It may be a little early, however, I want to begin asking the questions what did and didn't work. I am up in the Philipppines with a 170 knot
typhoon that luckily has just been forecasted to track to my North. However, someday I may not be so lucky.
The problems of other boats breaking way and heading into your vessel are not ones that can be fixed no matter how good your mooring
is. "Typhoon proof" harbors are not safe if large vessels are anchored upwind. That is why I concluded it is critical for me to have an escape to open sea if vessels anchor nearby.
During a typhoon in January, I found a very large commercial
vessel and maintained a position in it's lee. Neither of us were anchored.

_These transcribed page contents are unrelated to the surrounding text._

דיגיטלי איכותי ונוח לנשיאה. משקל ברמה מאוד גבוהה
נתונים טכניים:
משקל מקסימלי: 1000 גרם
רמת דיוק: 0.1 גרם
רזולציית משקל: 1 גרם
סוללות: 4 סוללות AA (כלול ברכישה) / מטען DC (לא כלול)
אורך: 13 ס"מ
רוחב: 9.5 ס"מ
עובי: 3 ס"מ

When feedback is possible, knowing how many anchors were laid down, size of mooring
, and whether failure was owing to being rammed by a large vessel is useful.

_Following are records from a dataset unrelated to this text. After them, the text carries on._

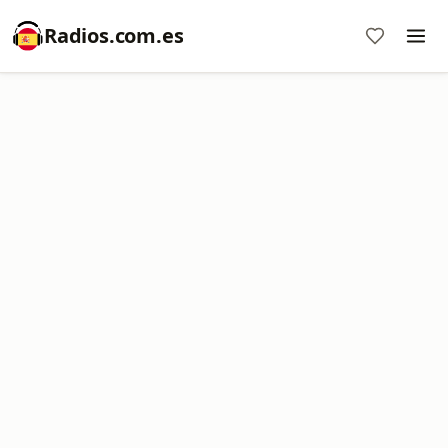
Radios.com.es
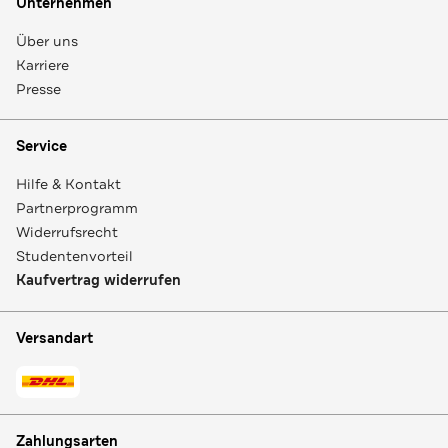
Unternehmen
Über uns
Karriere
Presse
Service
Hilfe & Kontakt
Partnerprogramm
Widerrufsrecht
Studentenvorteil
Kaufvertrag widerrufen
Versandart
Zahlungsarten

I am particularly impressed about how many masts were able to survive these winds.
I was not impressed looking at one sailboat that still had the mainsail
mounted on the boom.
When I prepared for Yolanda that passed within 40 nm of me, I left the pilot house windows open so the wind
could freely pass through. 14 lines attached my vessel to the shore. 4 of those were chain.

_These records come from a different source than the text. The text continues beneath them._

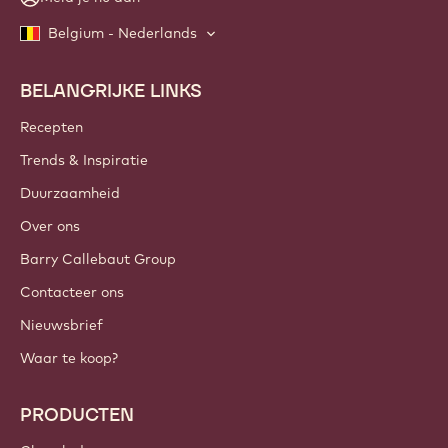
Belgium - Nederlands
BELANGRIJKE LINKS
Footer
Callebaut
Recepten
Trends & Inspiratie
Duurzaamheid
Over ons
Barry Callebaut Group
Contacteer ons
Nieuwsbrief
Waar te koop?
PRODUCTEN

I read a good statement about putting out ground tackle.
If what you put in the water fails, you probably won't need what you failed to put in.
One particular item I am looking for feedback on is called a kellet. A kellet is a heavy weight on the chain that must be lifted before the anchor sees any load. I currently have 500 kilos of kellet in the water
. These are my spare diesel
drums filled with sand. They are plastic drums so my main concern is attachment points to the drum failing.